Song by Chicago

from the album Chicago XXXII: Stone of Sisyphus
- Released: June 17, 2008
- Recorded: 1993–1994
- Genre: Rock
- Length: 4:16
- Label: Rhino Records
- Songwriters: Robert Lamm and Bruce Gaitsch
- Producer: Peter Wolf

= All the Years =

"All the Years" is a song that was recorded by the rock band Chicago, released on the 2008 album Stone of Sisyphus. It was written by Robert Lamm and studio session musician Bruce Gaitsch, the guitarist from the Night & Day Big Band album.

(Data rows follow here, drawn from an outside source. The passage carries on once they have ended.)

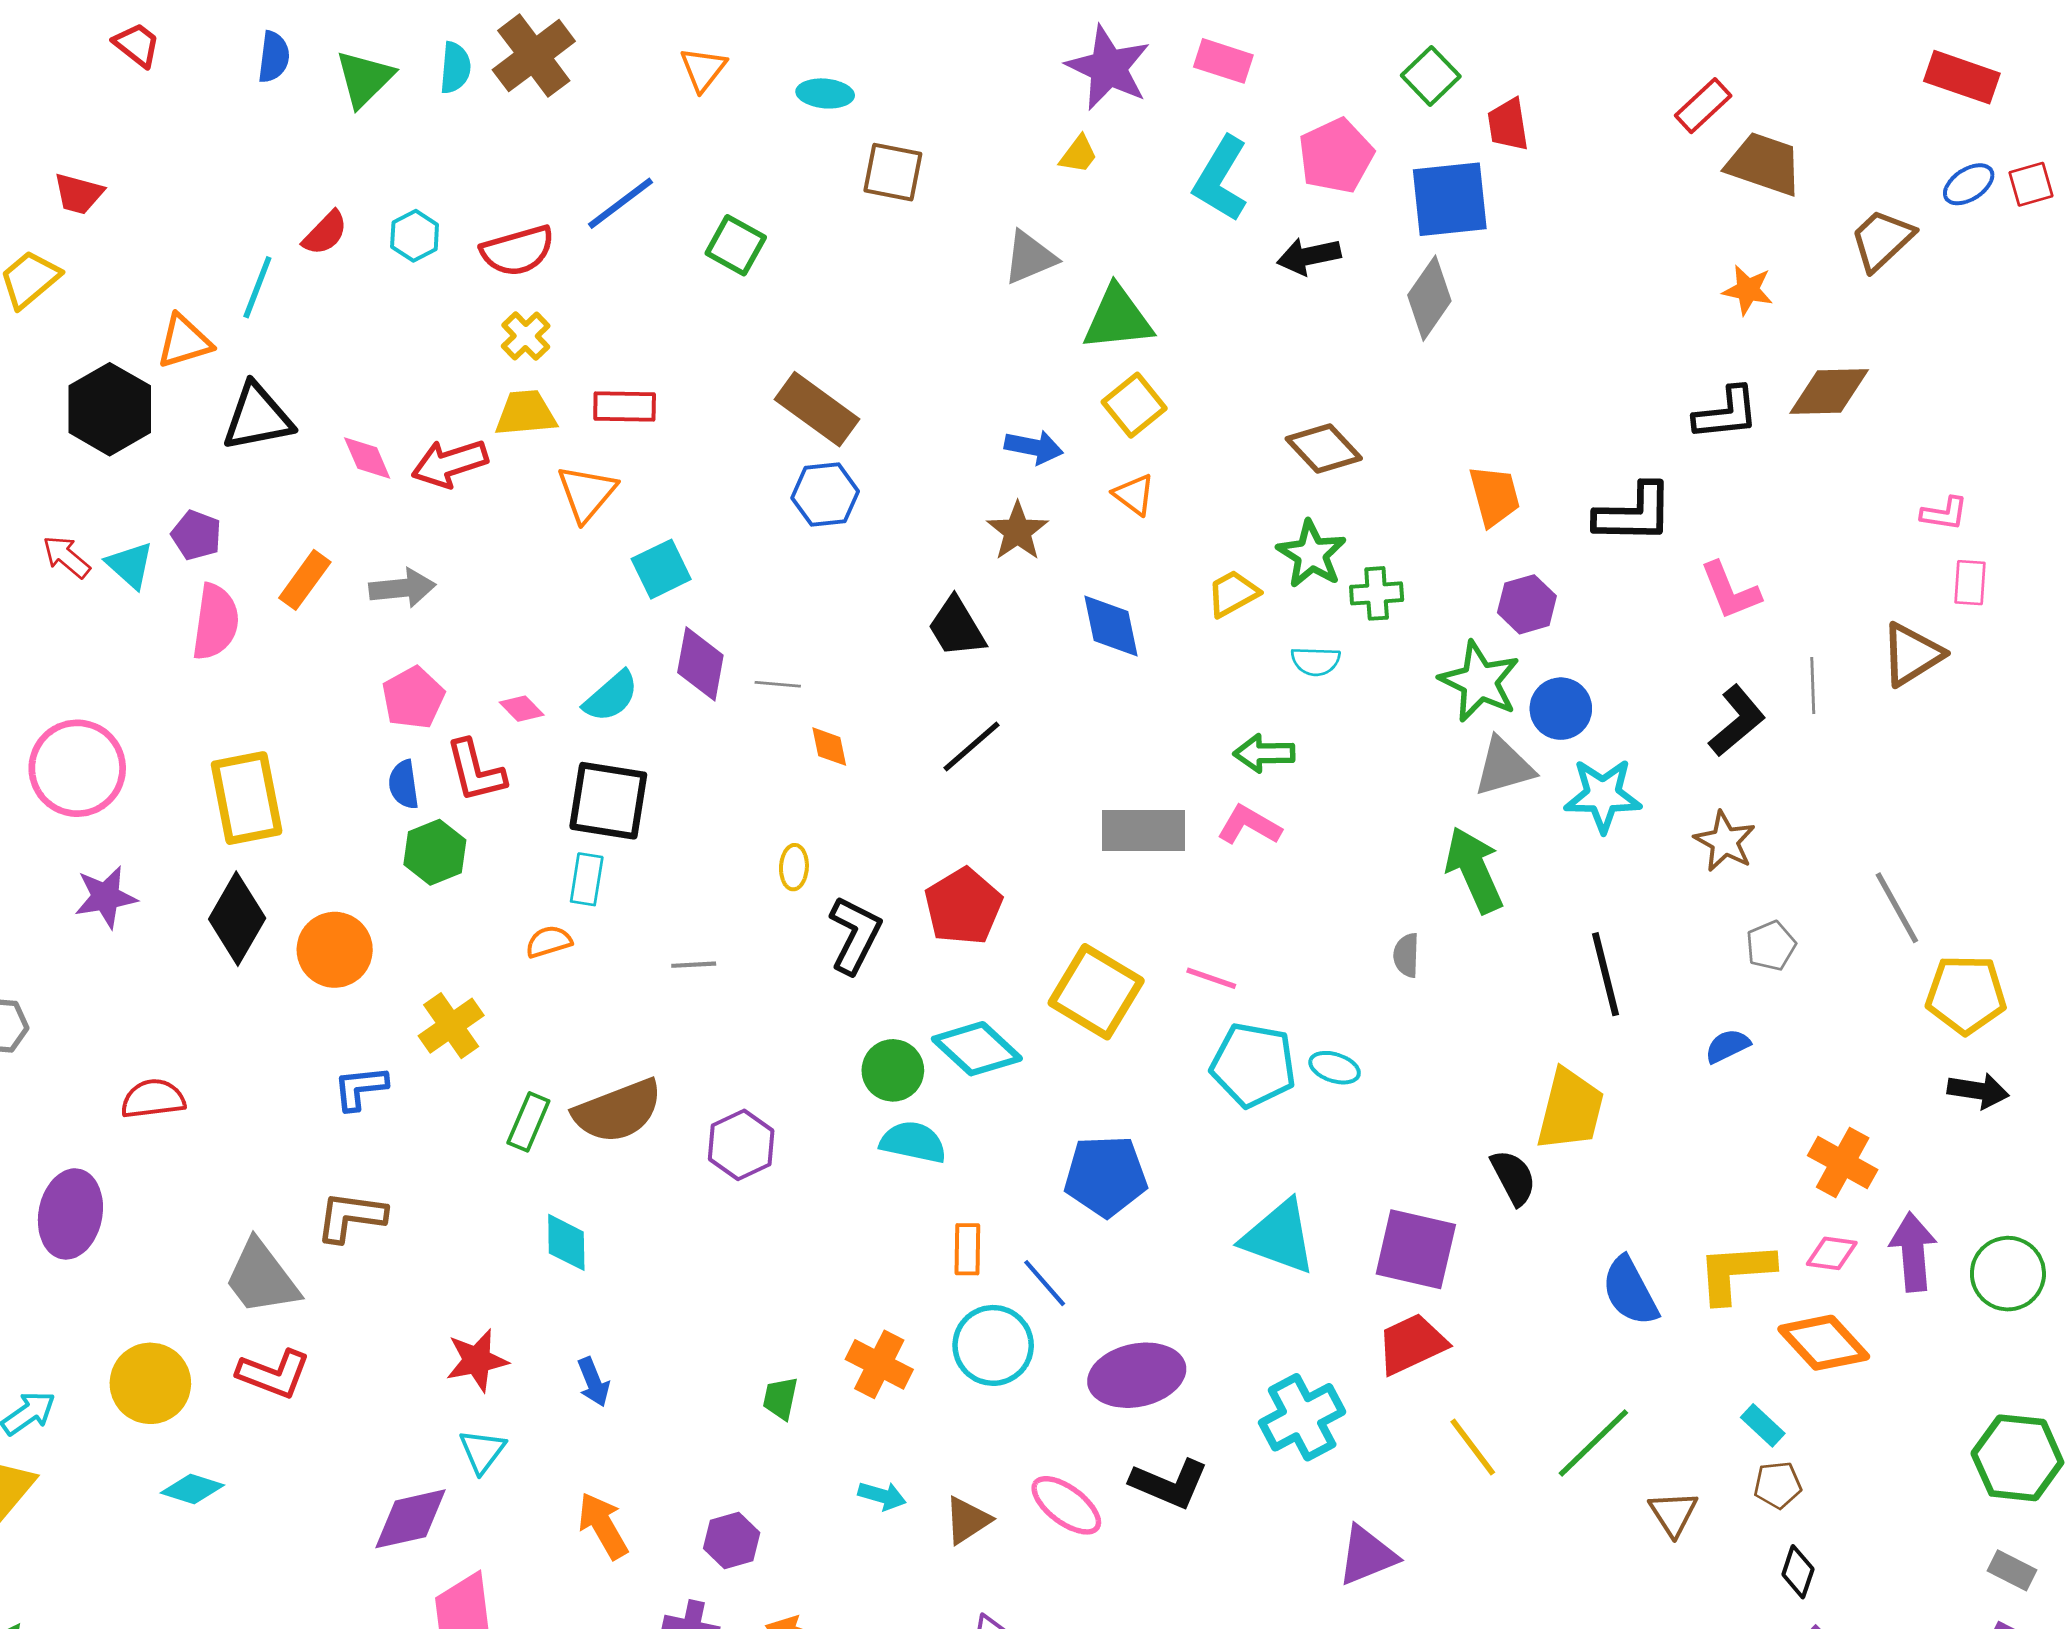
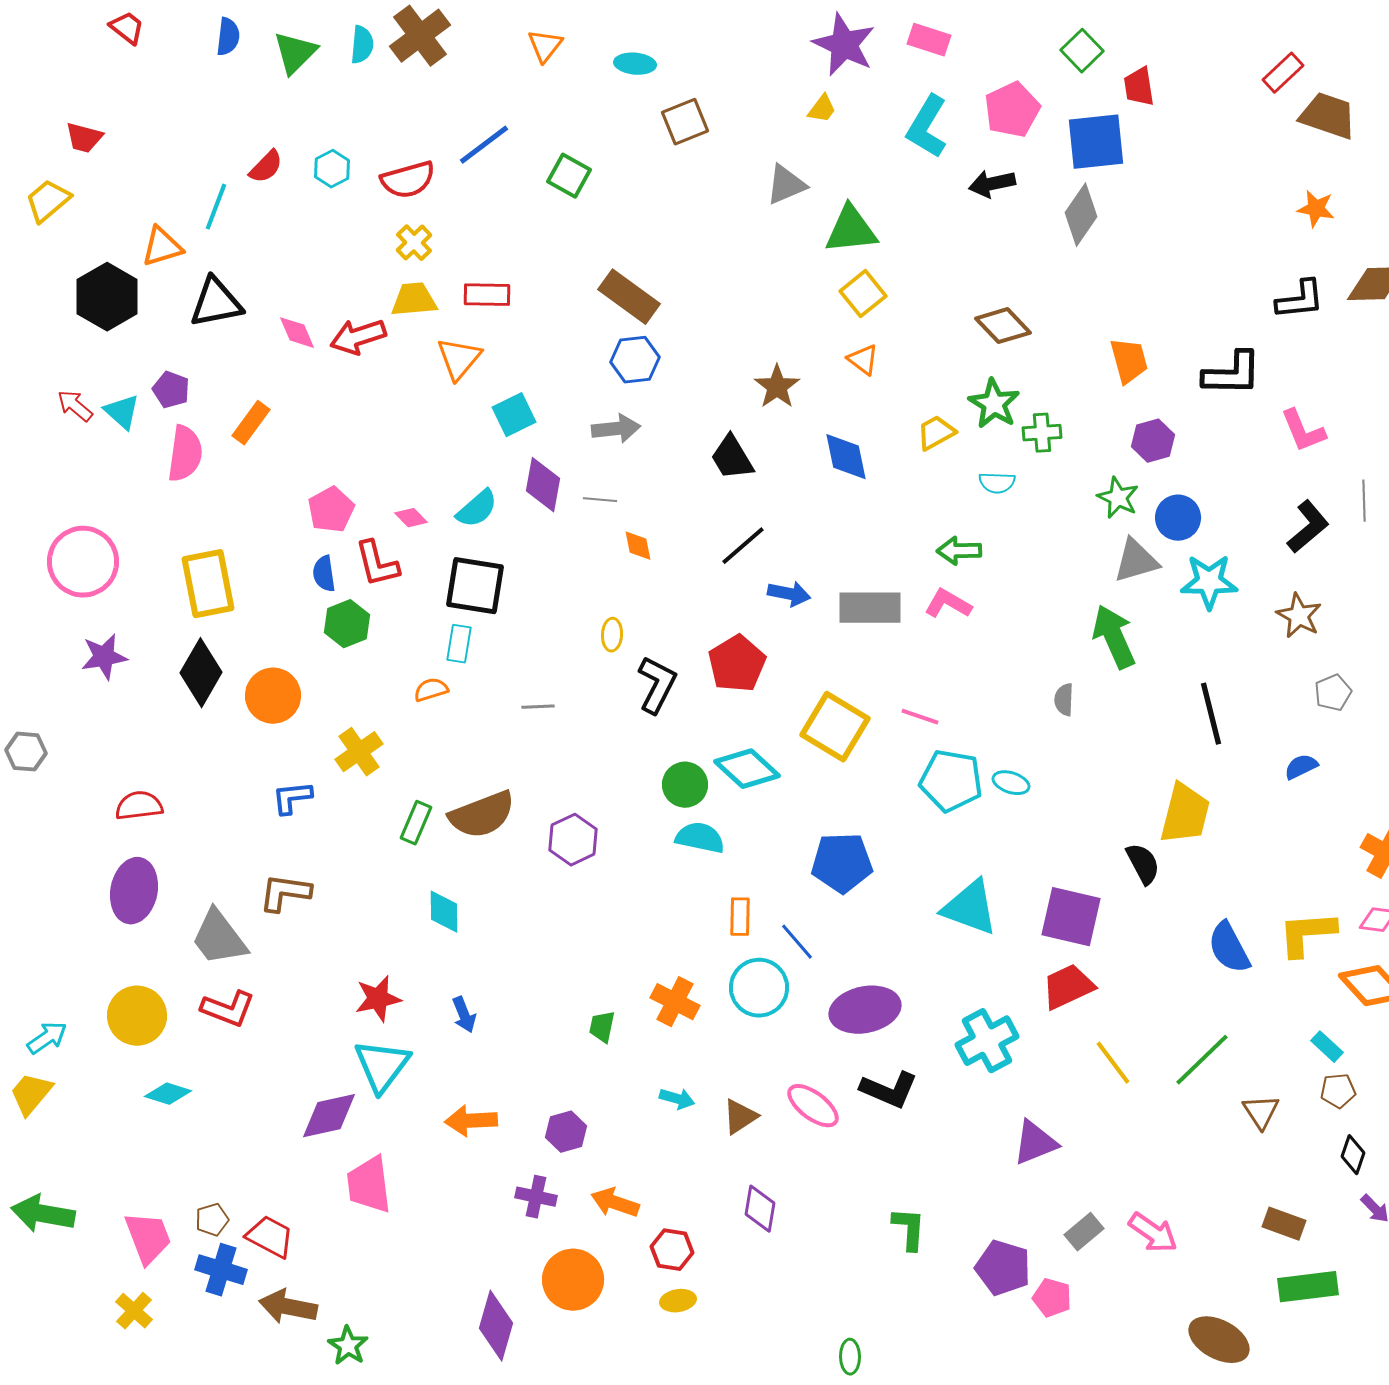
brown square: (893, 172) -> (685, 122), turned -33
blue arrow: (1034, 447) -> (789, 594), moved
gray arrow: (402, 588) -> (616, 429), moved
green star: (1480, 682) -> (1118, 498), size x0.7
purple ellipse: (70, 1214) -> (134, 891), moved
cyan triangle: (482, 1451) -> (382, 1066), size x1.6
orange arrow: (603, 1526) -> (471, 1121), turned -63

This is the third track on the 2008 release. It was supposed to be the opening track on the original 1994 release.

==Content==
The song addresses the politics of the early nineties, when the album was recorded. It states how the politics haven't really changed from the late sixties, hence the line, "All the years we wasted, all the years we tried." This song was reminiscent of Lamm's earlier songwriting about politics and being outspoken.

===Samples===
"All the Years" features speeches by Martin Luther King Jr. and other activists from that time period playing in the background at various points of the song. It also includes audio of the protesters at the 1968 Democratic Convention shouting, "The Whole World's Watching." This is a gesture to Chicago's debut album, The Chicago Transit Authority, on the tenth track "Prologue, August 29, 1968."